Maybe - a pragmatic approach

vhsven

2016-12-18

Last time, I introduced the concept of Maybe from a theoretical point of view. In this text I would like to take a more pragmatic approach. We will start from the same premise: the fact that null is an abomination and we do not want to deal with it. What are our alternatives?

One simple, out of the box method to represent a value that may or may not exist, is to use the old-fashioned IEnumerable<T>. If we have a value that we want to return, we wrap it in a enumerable like so:

return Enumerable.Repeat(value, 1);

If, on the other hand, we cannot return a value, we simply return an empty enumerable:

return Enumerable.Empty<T>();

The naive way to go about using these return values is to check if anything has been returned, and use it if that is the case.

if(result.Any())
{
    // ...
}

A more elegant solution is to use one of the built-in LINQ methods.

IEnumerable<TOut> newResult = result.Select(value => ...);

This way, the lambda function will be executed only if the enumerable contained the value we were after.
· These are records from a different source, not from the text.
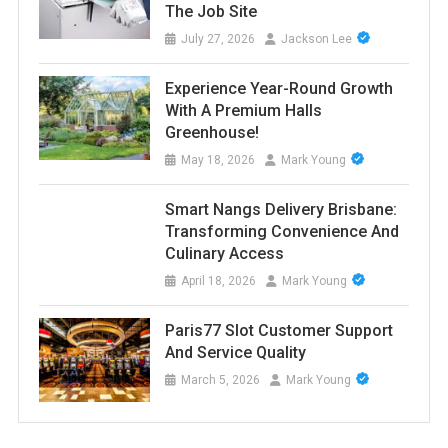
The Job Site
July 27, 2026
Jackson Lee
Experience Year-Round Growth
With A Premium Halls
Greenhouse!
May 18, 2026
Mark Young
Smart Nangs Delivery Brisbane:
Transforming Convenience And
Culinary Access
April 18, 2026
Mark Young
Paris77 Slot Customer Support
And Service Quality
March 5, 2026
Mark Young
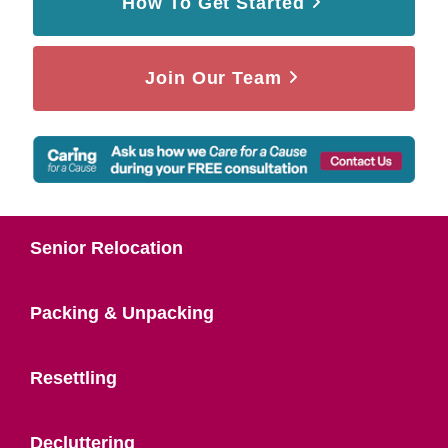
How To Get Started
Join Our Team
Senior Relocation
Packing & Unpacking
Resettling
Decluttering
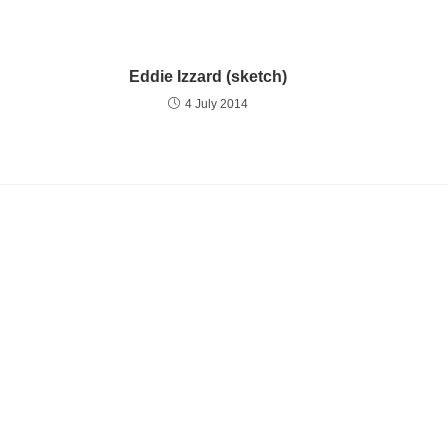
Eddie Izzard (sketch)
4 July 2014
If the enumerable was empty, we simply got another empty enumerable in return.

At some point you will probably end up with two such IEnumerables. Say you already have a method for combining their underlying values:

TOut Combine<T1, T2, TOut>(T1 a, T2 b) { ... }

Based on this, how can we combine IEnumerable<T1> with IEnumerable<T2>? First, we should consider how we want this new combine function to behave. If both parameter values are empty, simply return an empty enumerable. If both contain a value, combine them using the method above and wrap the result in a new enumerable. The real question is what we would like to happen if one but not both values are empty. For our case, let's just say we again return an empty enumerable. Is there an existing LINQ method that can help us with this? There is, and it is called Zip!

list1.Zip(list2, f) takes two lists, say [1, 2, 3, 4] and [a, b, c], and combines them to [f(1, a), f(2, b), f(3, c)]. If the lists are of unequal length, the tail of the longest list is ignored. In our case both enumerables can only have length zero or one. If they both contain one element, the Zip operation will also return an enumerable containing one element. This element is then the combination of the two input elements. In all other cases, Zip returns an empty enumerable just as we described in our specification above.

first.Zip(second, (a, b) => Combine(a, b));

or alternatively:

first.Zip(second, Combine);

We just learned how to combine IEnumerables in parallel, i.e. two inputs, one output. Other times, we would like to chain IEnumerables in series. Say you have two methods:

IEnumerable<T> Bar();
IEnumerable<T2> Foo(T input);

Simply calling Foo(Bar()) obviously will not compile, because the output type of Bar does not match the input type of Foo. However, as we have seen above, a Select often helps in this case.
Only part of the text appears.